//

Investing successfully in value-oriented equities from the Eurozone - 5 questions to Thomas Meier

Learn more about the MainFirst Euro Value Stars.

Transcription of the video

Welcome, ladies and gentlemen,

Great to see you again for the MainFirst Investors’ Update. Today we talk to fund manager Thomas Meier, and our topic is the MainFirst - Classic Stock Fund, as it’s been called for 15 years.

1.      Mr Meier, in September 2018 the fund was renamed MainFirst Euro Value Stars. What were the reasons to do this?

We thought it was important that, after 15 years, we should put a greater emphasis on theclarity of the product, as the term classic is a rather vague way to define the investment range. Therefore, we decided to call it Euro Value Stars. Firstly, the word Euro emphasises that the fund invests in the Eurozone, and, secondly, the term Value Stars shows that we invest in value-based equities.

2.      Value-based equities – what does a value-based investment mean to you?       

We see it as classic value investments, and we distinguish ourselves from many competitors by saying that this is not a mechanical procedure. Rather than focusing on a small number of individual KPIs, we believe that it is better to combine four strategies.

Firstly, we have Classic Value Investments, which means that we invest in companies we believe to be underrated in terms of long-term profitability.

Next, we have Contrarian, i.e. anti-cyclical investments in companies whose restructuring successes have not yet been rated in the market. These could be Italian banks or indeed Deep Value companies that are traded at a substantial discount in relation to their net asset value, or when compared with competitors.

Finally, we have Event-Driven investments, for instance, placements, capital increases, management changes or similar events, which may prompt us to invest.

3. You have just explained four investment approaches that are all combined in this fund. Exactly what kind of values are behind them?

The best way to illustrate this is through individual values, which are also weighted in the portfolio.

Take, for instance, our biggest position, Sixt. This is an example of a Classic Value Investment, because, as we see it, its long-term profitability and potential for growth is not reflected in its current market price.

On the other hand, when it comes to Contrarian, anti-cyclical investments, we can see definite opportunities with Italian banks. In particular, there is UniCredit, which has been successfully restructured and, as we believe, this is not being honoured by the capital markets.

When it comes to Deep Value, we have invested in Porsche Holding, a majority shareholder of VW. We think that VW has been rated at less than its value. The same is true of Porsche to an even greater extent, by a significant 30%, so that we believe it offers some attractive potential.
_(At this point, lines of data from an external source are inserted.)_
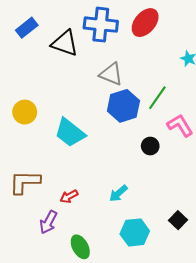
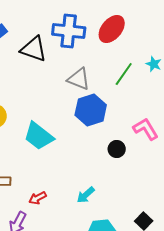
green line: (157, 98) -> (124, 74), moved

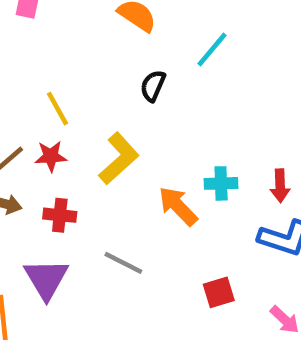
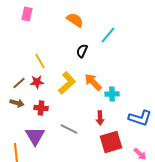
red arrow: (280, 186) -> (100, 118), moved
orange arrow: (178, 206) -> (93, 82), moved
red square: (219, 292) -> (111, 142), size x1.6

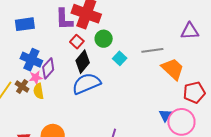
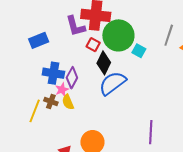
green circle: (104, 39) -> (118, 35), size x1.8
gray line: (152, 50) -> (169, 35), turned -50

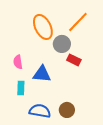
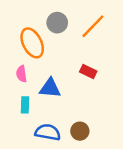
orange ellipse: (43, 27) -> (32, 43), moved
gray circle: (62, 44) -> (57, 23), moved

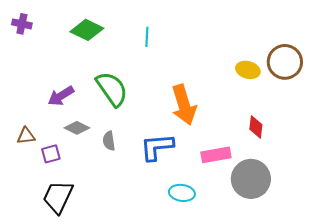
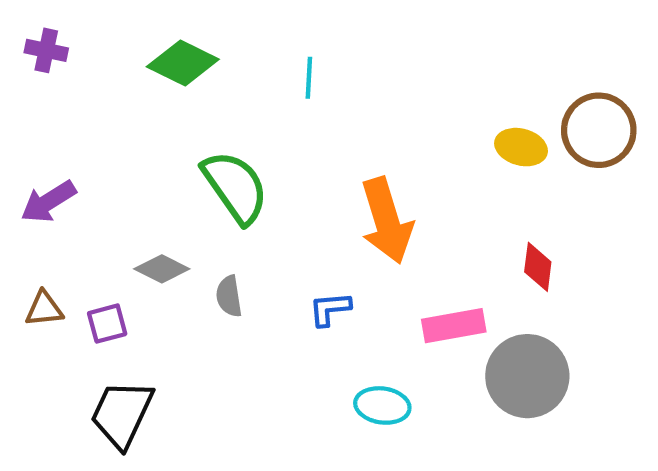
purple arrow: (61, 96) -> (48, 202), moved
brown triangle: (26, 136) -> (44, 309), moved
blue L-shape: (157, 147) -> (330, 309), size x0.6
As for Event-Driven business, we can point to Strabag, a medium sized European and Austrian construction company with a relatively low free float. Hence, we believe that the shareholder package will be dissolved over the next few years and will be replaced by a number of packages. As we see it, this should make the company considerably more attractive again for many other investors.

4.    2018 has not exactly been very easy for many value investors. Why do you think this is the case?
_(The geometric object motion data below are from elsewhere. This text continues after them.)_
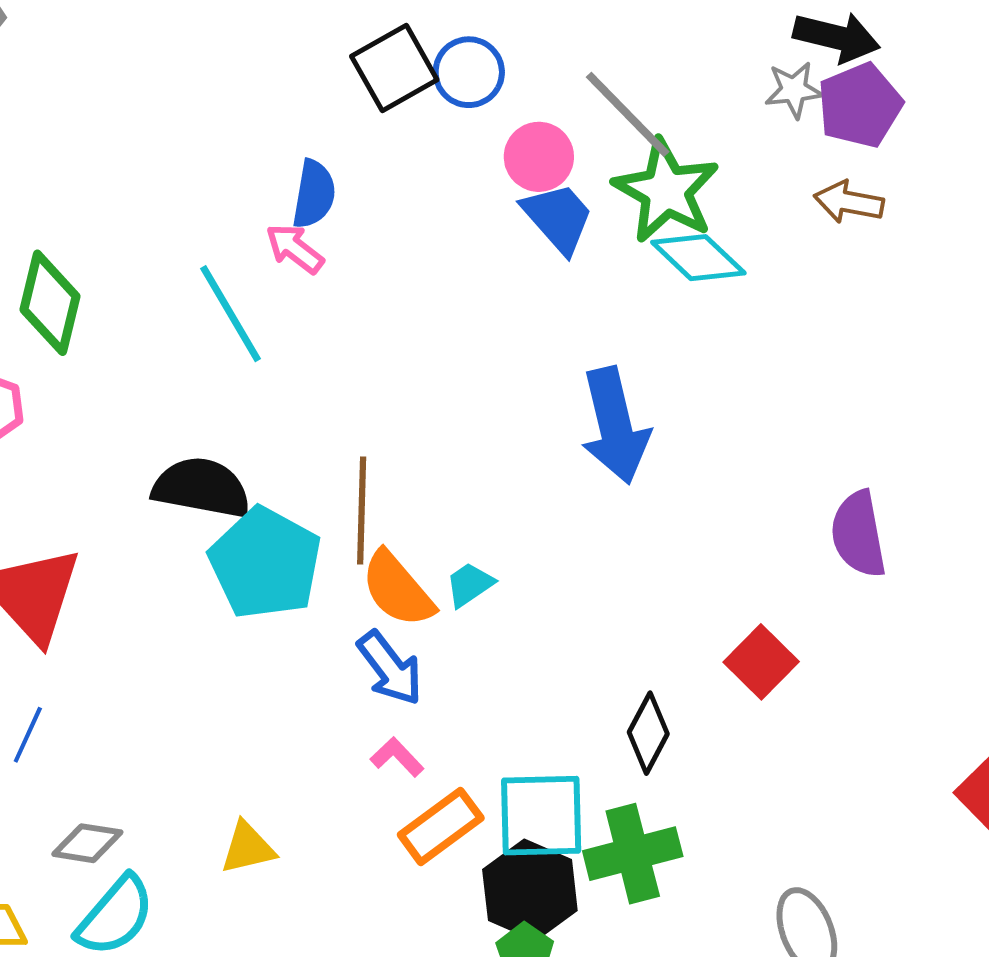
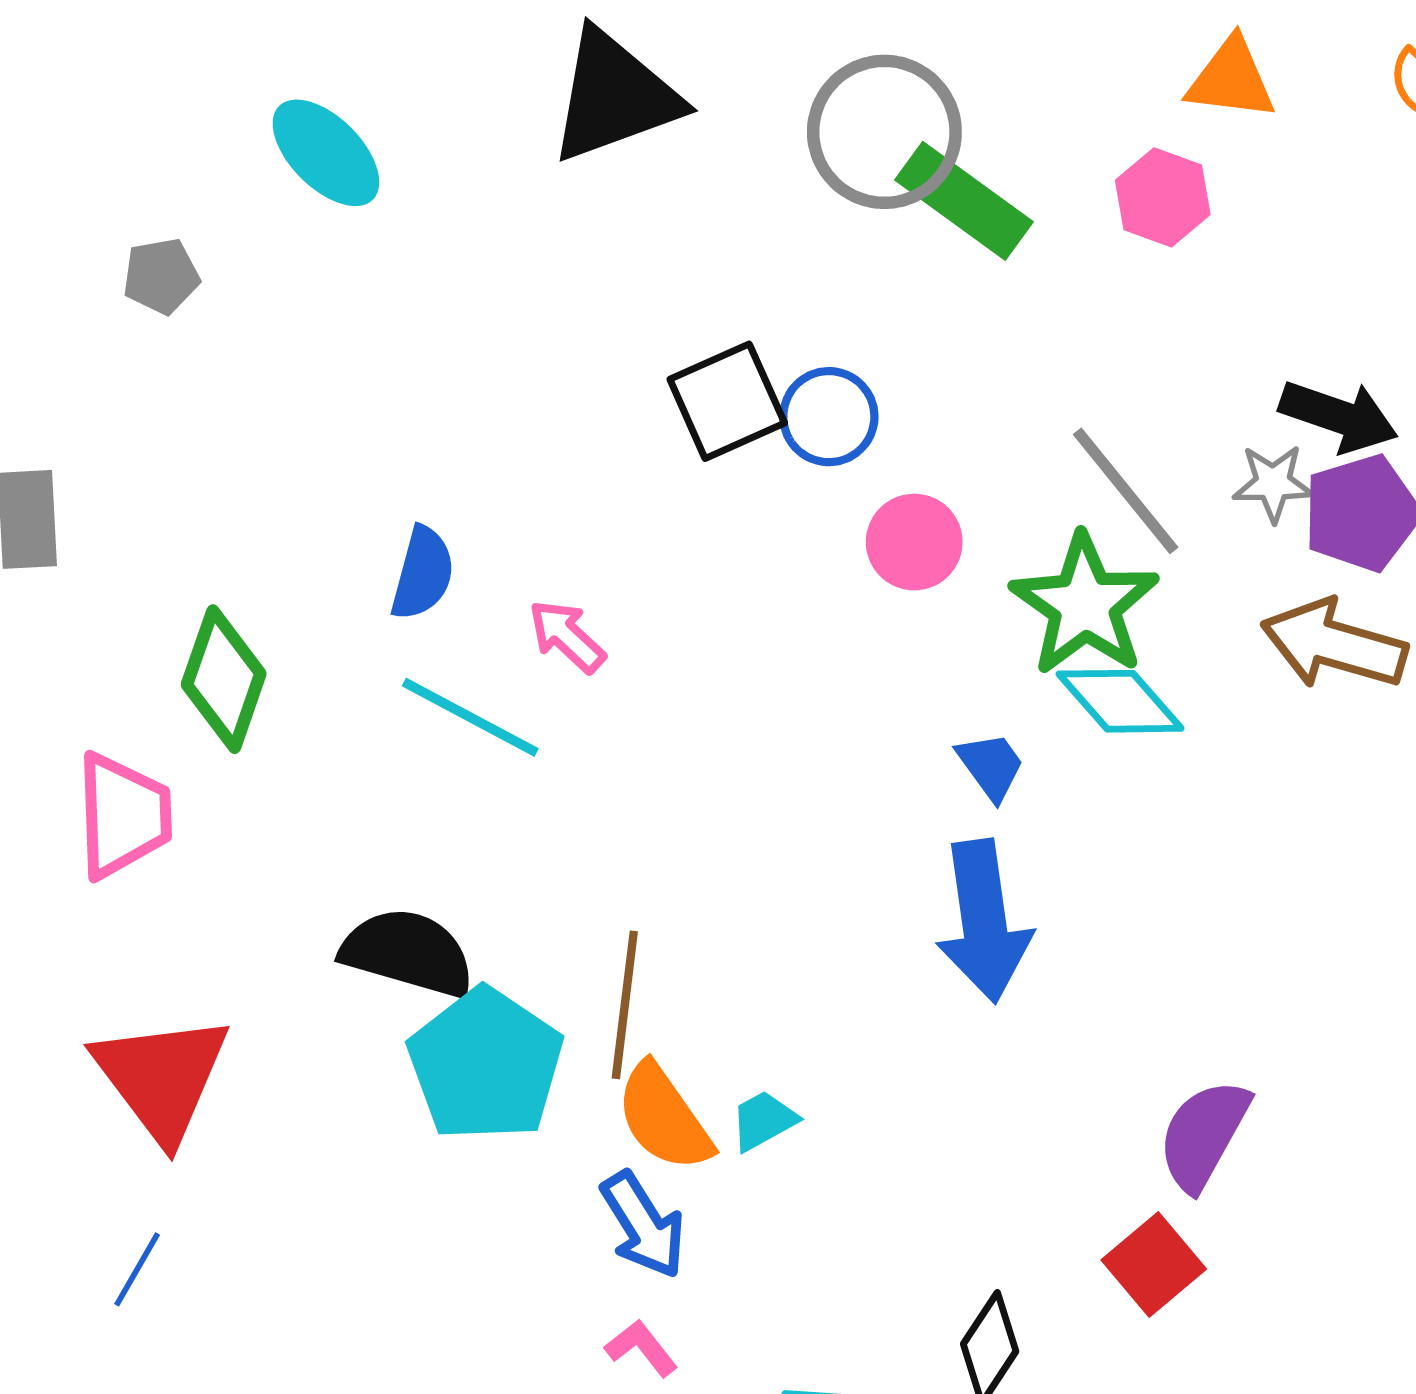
gray line: (628, 114) -> (1126, 491), moved
blue semicircle: (314, 194) -> (423, 573), moved
brown arrow: (849, 202) -> (1334, 644), size x1.5
blue trapezoid: (558, 218) -> (991, 766), moved, size x0.7
cyan line: (230, 314) -> (470, 717), turned -37
purple semicircle: (858, 534) -> (1204, 1135), moved, turned 34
2018 can sometimes be described as an annus horribilis for value-focused investors. Particularly since early summer, we have seen some clear decoupling with regard to growth-based values, as investors have been focusing very much on growth-based securities and value stocks. This is because many investors have by now come to believe that we have reached the end of both the economic cycle and the capital market cycle, and that these companies will be facing difficult times over the next few years. 

5. Let’s have a look ahead, into 2019. What does Thomas Meier as a value investor believe it will bring?

We believe that the current fluctuations should encourage people to sow seed now, with a view to reaping a good harvest later. We actually believe that the discrepancy between value-based and growth-based stocks have reached a multi-year high, and so we think that this gap is likely to narrow again.

Mr Meier, thank you very much for this brief update, and all the best.